Good and bad cyberwar news

First the good news, completely unconfirmed but great to speculate about:

Is the Stuxnet computer malworm back on the warpath in Iran?Exhaustive investigations into the deadly explosion last Saturday, Nov. 12 of the Sejil-2 ballistic missile at the Revolutionary Guards (IRGC) Alghadir base point increasingly to a technical fault originating in the computer system controlling the missile and not the missile itself. The head of Iran’s ballistic missile program Maj. Gen. Hassan Moghaddam was among the 36 officers killed in the blast which rocked Tehran 46 kilometers away.

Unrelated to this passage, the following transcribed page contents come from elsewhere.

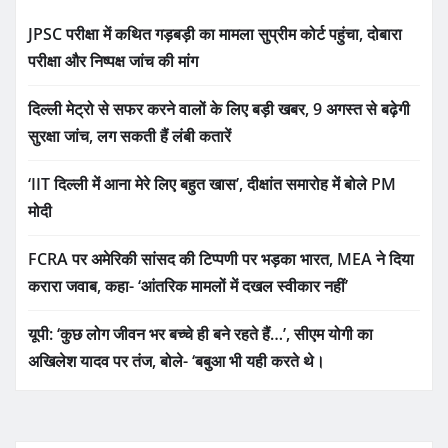
JPSC परीक्षा में कथित गड़बड़ी का मामला सुप्रीम कोर्ट पहुंचा, दोबारा
परीक्षा और निष्पक्ष जांच की मांग
दिल्ली मेट्रो से सफर करने वालों के लिए बड़ी खबर, 9 अगस्त से बढ़ेगी
सुरक्षा जांच, लग सकती हैं लंबी कतारें
‘IIT दिल्ली में आना मेरे लिए बहुत खास’, दीक्षांत समारोह में बोले PM
मोदी
FCRA पर अमेरिकी सांसद की टिप्पणी पर भड़का भारत, MEA ने दिया
करारा जवाब, कहा- ‘आंतरिक मामलों में दखल स्वीकार नहीं’
यूपी: ‘कुछ लोग जीवन भर बच्चे ही बने रहते हैं…’, सीएम योगी का
अखिलेश यादव पर तंज, बोले- ‘बबुआ भी यही करते थे।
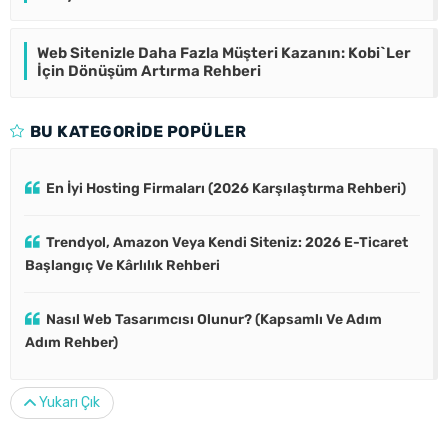
Web Sitenizle Daha Fazla Müşteri Kazanın: Kobi`Ler
İçin Dönüşüm Artırma Rehberi
BU KATEGORIDE POPÜLER
En İyi Hosting Firmaları (2026 Karşılaştırma Rehberi)
Trendyol, Amazon Veya Kendi Siteniz: 2026 E-Ticaret
Başlangıç Ve Kârlılık Rehberi
Nasıl Web Tasarımcısı Olunur? (Kapsamlı Ve Adım
Adım Rehber)
Yukarı Çık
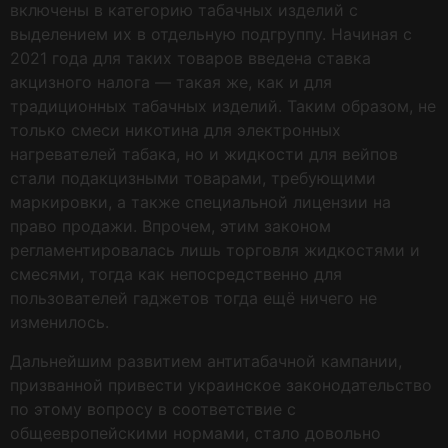
включены в категорию табачных изделий с
выделением их в отдельную подгруппу. Начиная с
2021 года для таких товаров введена ставка
акцизного налога — такая же, как и для
традиционных табачных изделий. Таким образом, не
только смеси никотина для электронных
нагревателей табака, но и жидкости для вейпов
стали подакцизными товарами, требующими
маркировки, а также специальной лицензии на
право продажи. Впрочем, этим законом
регламентировалась лишь торговля жидкостями и
смесями, тогда как непосредственно для
пользователей гаджетов тогда ещё ничего не
изменилось.
Дальнейшим развитием антитабачной кампании,
призванной привести украинское законодательство
по этому вопросу в соответствие с
общеевропейскими нормами, стало довольно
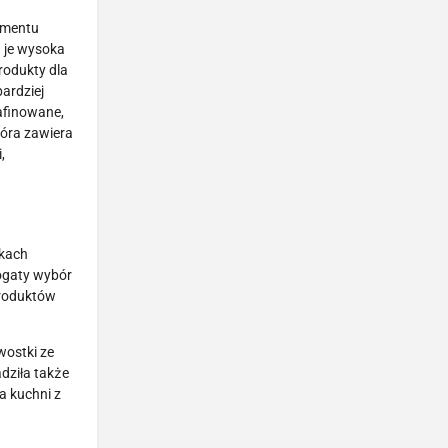
tymentu
 je wysoka
rodukty dla
ardziej
rafinowane,
tóra zawiera
,
nkach
ogaty wybór
produktów
wostki ze
ziła także
a kuchni z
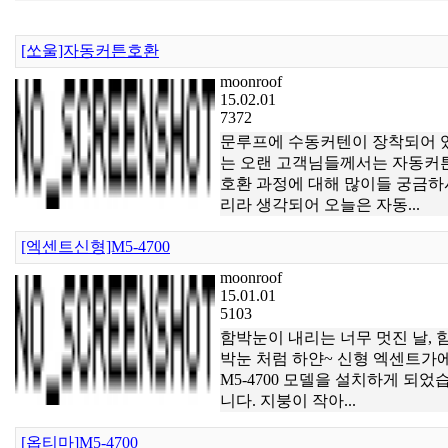
[쏘울]자동커튼호환
moonroof
15.02.01
7372
문루프에 수동커텐이 장착되어 
는 오랜 고객님들께서는 자동커
호환 과정에 대해 많이들 궁금하
리라 생각되어 오늘은 자동...
[엑센트신형]M5-4700
moonroof
15.01.01
5103
함박눈이 내리는 너무 멋진 날, 
박눈 처럼 하얀~ 신형 엑센트가
M5-4700 모델을 설치하게 되었
니다. 지붕이 작아...
[옵티마]M5-4700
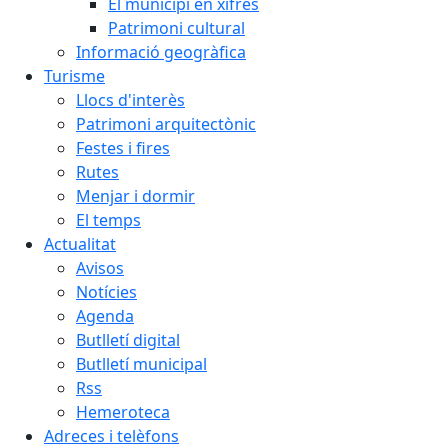
El municipi en xifres
Patrimoni cultural
Informació geogràfica
Turisme
Llocs d'interès
Patrimoni arquitectònic
Festes i fires
Rutes
Menjar i dormir
El temps
Actualitat
Avisos
Notícies
Agenda
Butlletí digital
Butlletí municipal
Rss
Hemeroteca
Adreces i telèfons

Next, the good news which is more likely confirmed than not:

For much of the last decade, as Iran methodically built its nuclear program, Israel has been assembling a multibillion-dollar array of high-tech weapons that would allow it to jam, blind, and deafen Tehran’s defenses in the case of a pre-emptive aerial strike.

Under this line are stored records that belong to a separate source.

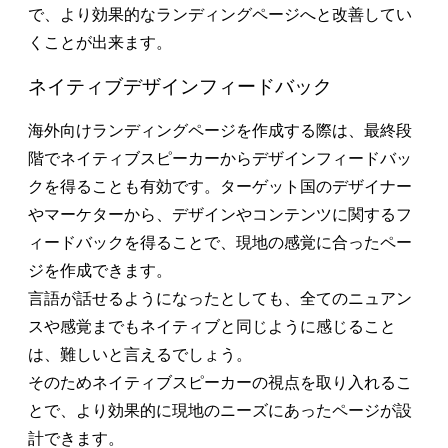
で、より効果的なランディングページへと改善してい
くことが出来ます。
ネイティブデザインフィードバック
海外向けランディングページを作成する際は、最終段
階でネイティブスピーカーからデザインフィードバッ
クを得ることも有効です。ターゲット国のデザイナー
やマーケターから、デザインやコンテンツに関するフ
ィードバックを得ることで、現地の感覚に合ったペー
ジを作成できます。
言語が話せるようになったとしても、全てのニュアン
スや感覚までもネイティブと同じように感じること
は、難しいと言えるでしょう。
そのためネイティブスピーカーの視点を取り入れるこ
とで、より効果的に現地のニーズにあったページが設
計できます。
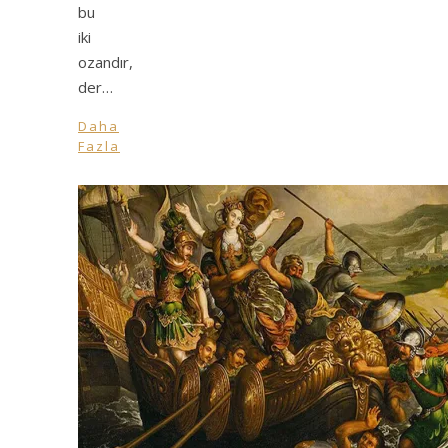
bu
iki
ozandır,
der…
Daha
Fazla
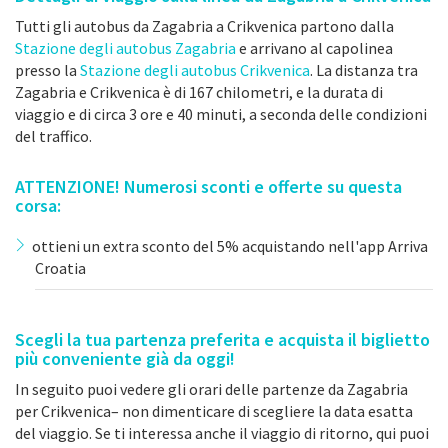
Tutti gli autobus da Zagabria a Crikvenica partono dalla
Stazione degli autobus Zagabria
e arrivano al capolinea
presso la
Stazione degli autobus Crikvenica
. La distanza tra
Zagabria e Crikvenica è di 167 chilometri, e la durata di
viaggio e di circa 3 ore e 40 minuti, a seconda delle condizioni
del traffico.
ATTENZIONE! Numerosi sconti e offerte su questa
corsa:
ottieni un extra sconto del 5% acquistando nell'app Arriva
Croatia
Scegli la tua partenza preferita e acquista il biglietto
più conveniente già da oggi!
In seguito puoi vedere gli orari delle partenze da Zagabria
per Crikvenica– non dimenticare di scegliere la data esatta
del viaggio. Se ti interessa anche il viaggio di ritorno, qui puoi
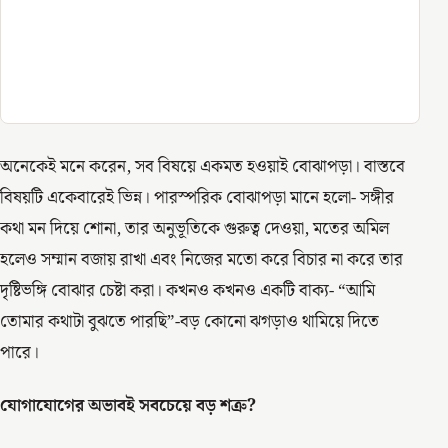
অনেকেই মনে করেন, সব বিষয়ে একমত হওয়াই বোঝাপড়া। বাস্তবে
বিষয়টি একেবারেই ভিন্ন। পারস্পরিক বোঝাপড়া মানে হলো- সঙ্গীর
কথা মন দিয়ে শোনা, তার অনুভূতিকে গুরুত্ব দেওয়া, মতের অমিল
হলেও সম্মান বজায় রাখা এবং নিজের মতো করে বিচার না করে তার
দৃষ্টিভঙ্গি বোঝার চেষ্টা করা। কখনও কখনও একটি বাক্য- “আমি
তোমার কথাটা বুঝতে পারছি”-বড় কোনো ঝগড়াও থামিয়ে দিতে
পারে।
যোগাযোগের অভাবই সবচেয়ে বড় শত্রু?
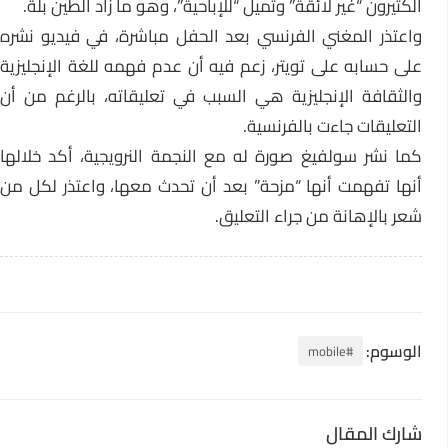
الكثيرون “غير لائقة” وتميل “للإباحية”، وهو ما زاد الطين بلة.
واعتذر المغني الفرنسي بعد الحفل مباشرة، في فيديو نشره
على حسابه على تويتر، زعم فيه أن عدم فهمه للغة الإنجليزية
والثقافة الإنجليزية هي السبب في تعليقاته، بالرغم من أن
التعليقات جاءت بالفرنسية.
كما نشر سولفيغ صورة له مع النجمة النرويجية، أكد خلالها
أنها تفهمت أنها “مزحة” بعد أن تحدث معها، واعتذر لكل من
شعر بالإهانة من جراء التعليق.
الوسوم:
#mobile
شارك المقال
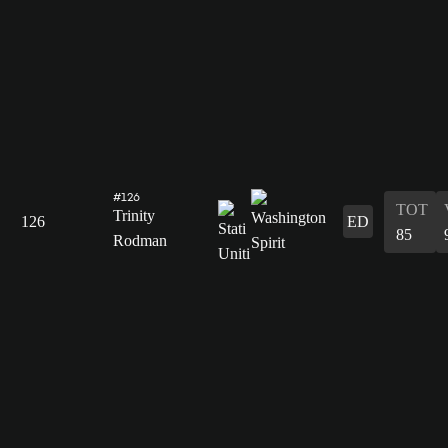
#126
TOT
Trinity
126
ED
85
Rodman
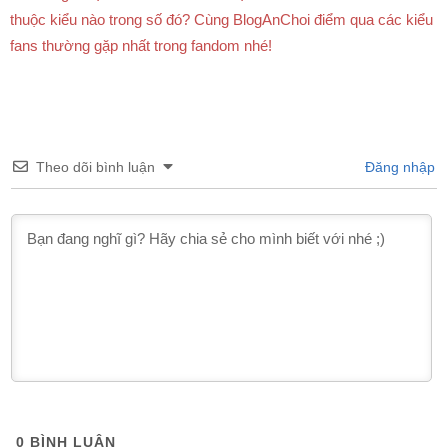
thuộc kiểu nào trong số đó? Cùng BlogAnChoi điểm qua các kiểu
fans thường gặp nhất trong fandom nhé!
Theo dõi bình luận
Đăng nhập
0
BÌNH LUẬN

Next, the not so good news which is confirmed:

Hackers gained remote access into the control system of the city water utility in Springfield, Illinois, last week and destroyed a pump, according to a report released by a state fusion center and obtained by a security expert.The hackers were discovered on Nov. 8 when a water district employee noticed problems in the city’s Supervisory Control and Data Acquisition System (SCADA). The system kept turning on and off, resulting in the burnout of a water pump.Forensic evidence indicates that the hackers may have been in the system as early as September, according to the “Public Water District Cyber Intrusion” report, released by the Illinois Statewide Terrorism and Intelligence Center on November 10.